I am ploughing through the 27 volumes in the first series of Penguin Modern Poets, published in the 1960s and 1970s. So far I’ve read three volumes. Of the 223 poems I’ve marked 24 as “good” and a further 28 as “quite good or deserving further study after which they may deserve to be labelled either good or quite good”. The other 171 I don’t like.
Many of the 223 poems use metaphor or juxtaposition to associate two fields, which in a large proportion are an environmental field E and a human experiential field H. Some examples of E are natural, such as the landscape, sea, sky, seasons, or living species; others are built, such as a room. Examples of H include a human being’s past experience as they feel it in retrospect, and the course of a person’s entire life viewed in third person. The structure is E ~ H, where E is used to communicate truths about H.

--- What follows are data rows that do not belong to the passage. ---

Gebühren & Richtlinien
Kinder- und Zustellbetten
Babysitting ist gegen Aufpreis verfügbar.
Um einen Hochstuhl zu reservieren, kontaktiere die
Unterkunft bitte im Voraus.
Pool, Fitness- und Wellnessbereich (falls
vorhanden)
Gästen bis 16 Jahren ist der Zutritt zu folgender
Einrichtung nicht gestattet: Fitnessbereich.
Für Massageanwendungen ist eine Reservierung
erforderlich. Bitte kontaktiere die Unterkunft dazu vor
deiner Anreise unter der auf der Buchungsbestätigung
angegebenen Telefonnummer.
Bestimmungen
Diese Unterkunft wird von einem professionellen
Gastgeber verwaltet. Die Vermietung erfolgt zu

A lot of these I don’t like. Why?
The answer is that what they say about H is boring.
For example they may be
● insufficiently specific (a walk on the beach reminds you of the lover who left you – so what?)

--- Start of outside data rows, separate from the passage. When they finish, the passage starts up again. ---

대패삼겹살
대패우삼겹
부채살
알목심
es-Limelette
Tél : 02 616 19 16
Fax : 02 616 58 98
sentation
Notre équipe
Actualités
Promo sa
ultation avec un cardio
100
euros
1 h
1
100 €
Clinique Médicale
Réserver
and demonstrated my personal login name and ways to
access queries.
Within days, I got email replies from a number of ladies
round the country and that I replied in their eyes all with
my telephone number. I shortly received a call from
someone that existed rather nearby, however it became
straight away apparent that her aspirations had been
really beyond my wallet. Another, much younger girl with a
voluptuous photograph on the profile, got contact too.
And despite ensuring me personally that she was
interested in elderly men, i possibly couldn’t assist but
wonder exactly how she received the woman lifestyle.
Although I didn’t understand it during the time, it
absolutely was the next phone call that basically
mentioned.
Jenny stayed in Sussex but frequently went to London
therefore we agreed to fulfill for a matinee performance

● insufficiently socially critical (do you not realise that a supermarket, a bus trip, and a human being’s life journey are all embedded in social reproduction relations?)
● general but insufficiently mystical (this place makes you feel how small a lifetime appears compared with geological time, or it reminds you that we will all die one day – yawn!)

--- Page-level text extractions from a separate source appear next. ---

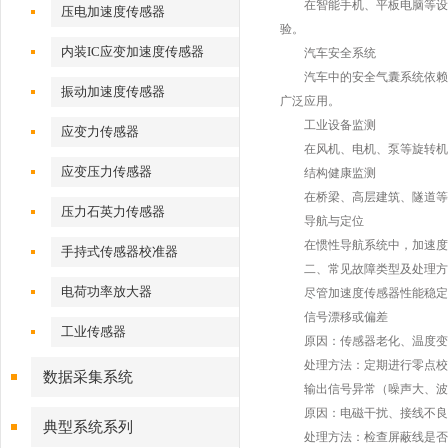
在智能手机、平板电脑等设备
压电加速度传感器
验。
内装IC应变加速度传感器
汽车安全系统
汽车中的安全气囊系统依赖加速
振动加速度传感器
广泛应用。
工业设备监测
应变力传感器
在风机、电机、泵等旋转机械
应变压力传感器
结构健康监测
在桥梁、高层建筑、隧道等大
压力石英力传感器
导航与定位
在惯性导航系统中，加速度传
手持式传感器校准器
二、常见故障类型及处理方
电荷功率放大器
尽管加速度传感器性能稳定，
信号漂移或偏差
工业传感器
原因：传感器老化、温度变化
处理方法：定期进行零点校准
数据采集系统
输出信号异常（噪声大、波
原因：电磁干扰、接线不良
典型系统系列
处理方法：检查屏蔽线是否完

To summarise, let’s reverse perspective:
● I like it when what is said about H is specific (how else can it be vivid?), and in that case it should also usually be socially critical (because we are social animals and just look at the mess we’re in – it affects us); and
● if it’s not specific, then I still want it to be interesting and powerful, which means it should either say something general that is socially critical and not just vaguely so; or else, if it’s neither specific nor socially critical then it needs to communicate something that is of universal mystical significance (and since it must be interesting and powerful, saying the Earth is like an atom doesn’t count).